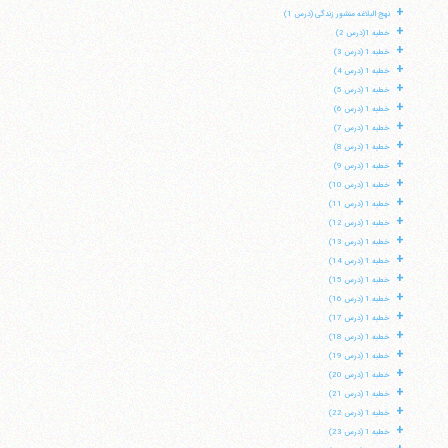
+
نهج البلاغه منشور زندگی (درس 1)
+
خطبه 1(درس 2)
+
خطبه 1 (درس 3)
+
خطبه 1 (درس 4)
+
خطبه 1 (درس 5)
+
خطبه 1 (درس 6)
+
خطبه 1 (درس 7)
+
خطبه 1 (درس 8)
+
خطبه 1 (درس 9)
+
خطبه 1 (درس 10)
+
خطبه 1 (درس 11)
+
خطبه 1 (درس 12)
+
خطبه 1 (درس 13)
+
خطبه 1 (درس 14)
+
خطبه 1 (درس 15)
+
خطبه 1 (درس 16)
+
خطبه 1 (درس 17)
+
خطبه 1 (درس 18)
+
خطبه 1 (درس 19)
+
خطبه 1 (درس 20)
+
خطبه 1 (درس 21)
+
خطبه 1 (درس 22)
+
خطبه 1 (درس 23)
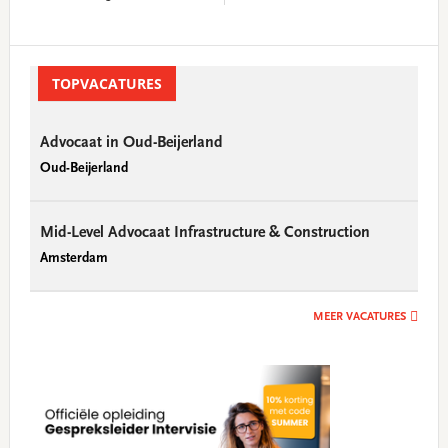
Primary
Sidebar
TOPVACATURES
Advocaat in Oud-Beijerland
Oud-Beijerland
Mid-Level Advocaat Infrastructure & Construction
Amsterdam
MEER VACATURES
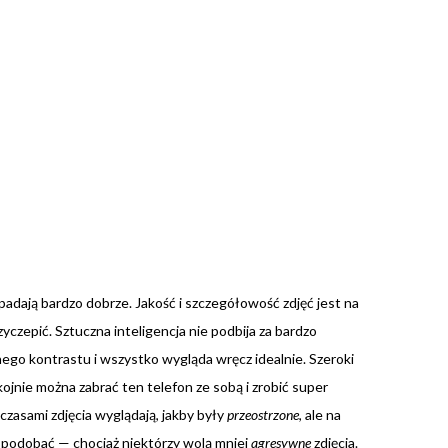
adają bardzo dobrze. Jakość i szczegółowość zdjęć jest na
yczepić. Sztuczna inteligencja nie podbija za bardzo
go kontrastu i wszystko wygląda wręcz idealnie. Szeroki
kojnie można zabrać ten telefon ze sobą i zrobić super
czasami zdjęcia wyglądają, jakby były
przeostrzone
, ale na
to podobać — chociaż niektórzy wolą mniej
agresywne
zdjęcia.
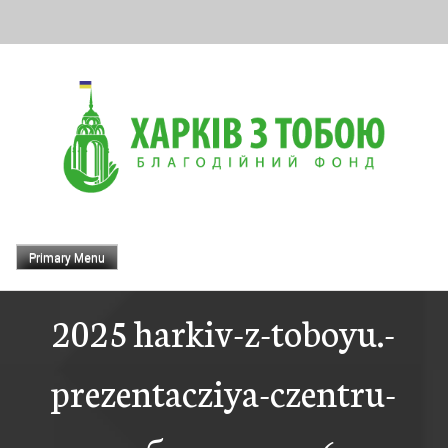
Skip
to
content
Primary Menu
2025 harkiv-z-toboyu.-
prezentacziya-czentru-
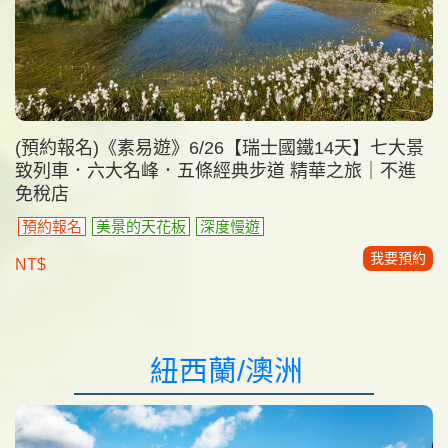
(預約報名)《素易遊》6/26【瑞士國鐵14天】七大景
致列車．六大名峰．五條經典步道 精華之旅｜不進
免稅店
預約報名
美景的天花板
深度慢遊
我要預約
NT$
紐西蘭/澳洲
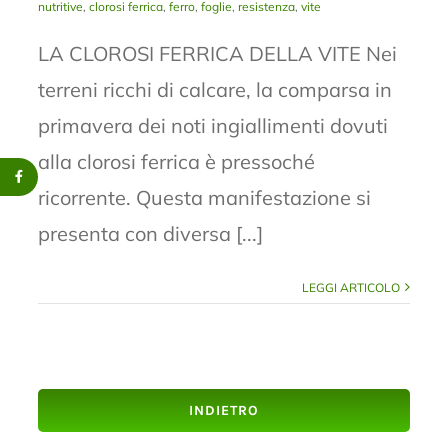
nutritive
,
clorosi ferrica
,
ferro
,
foglie
,
resistenza
,
vite
LA CLOROSI FERRICA DELLA VITE Nei
terreni ricchi di calcare, la comparsa in
primavera dei noti ingiallimenti dovuti
alla clorosi ferrica è pressoché
ricorrente. Questa manifestazione si
presenta con diversa [...]
LEGGI ARTICOLO
INDIETRO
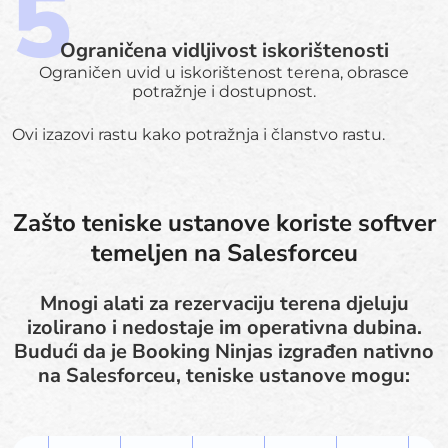
Ograničena vidljivost iskorištenosti
Ograničen uvid u iskorištenost terena, obrasce
potražnje i dostupnost.
Ovi izazovi rastu kako potražnja i članstvo rastu.
Zašto teniske ustanove koriste softver
temeljen na Salesforceu
Mnogi alati za rezervaciju terena djeluju
izolirano i nedostaje im operativna dubina.
Budući da je Booking Ninjas izgrađen nativno
na Salesforceu, teniske ustanove mogu:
════════════════
→ **What to work on**
From the records above, copy exactly the lines starting at the one with "yczepić. Sztuczna inteligencja" and ending at the one with "Ograničena vidljivost iskorištenosti", and no others. Pictures stay out.

→ **Solution below**
yczepić. Sztuczna inteligencja nie podbija za bardzo
go kontrastu i wszystko wygląda wręcz idealnie. Szeroki
kojnie można zabrać ten telefon ze sobą i zrobić super
czasami zdjęcia wyglądają, jakby były
przeostrzone
, ale na
to podobać — chociaż niektórzy wolą mniej
agresywne
zdjęcia.
Skip
to
content
Primary Menu
2025 harkiv-z-toboyu.-
prezentacziya-czentru-
(預約報名)《素易遊》6/26【瑞士國鐵14天】七大景
致列車．六大名峰．五條經典步道 精華之旅｜不進
免稅店
預約報名
美景的天花板
深度慢遊
我要預約
NT$
紐西蘭/澳洲
nutritive
,
clorosi ferrica
,
ferro
,
foglie
,
resistenza
,
vite
LA CLOROSI FERRICA DELLA VITE Nei
terreni ricchi di calcare, la comparsa in
primavera dei noti ingiallimenti dovuti
alla clorosi ferrica è pressoché
ricorrente. Questa manifestazione si
presenta con diversa [...]
LEGGI ARTICOLO
INDIETRO
Ograničena vidljivost iskorištenosti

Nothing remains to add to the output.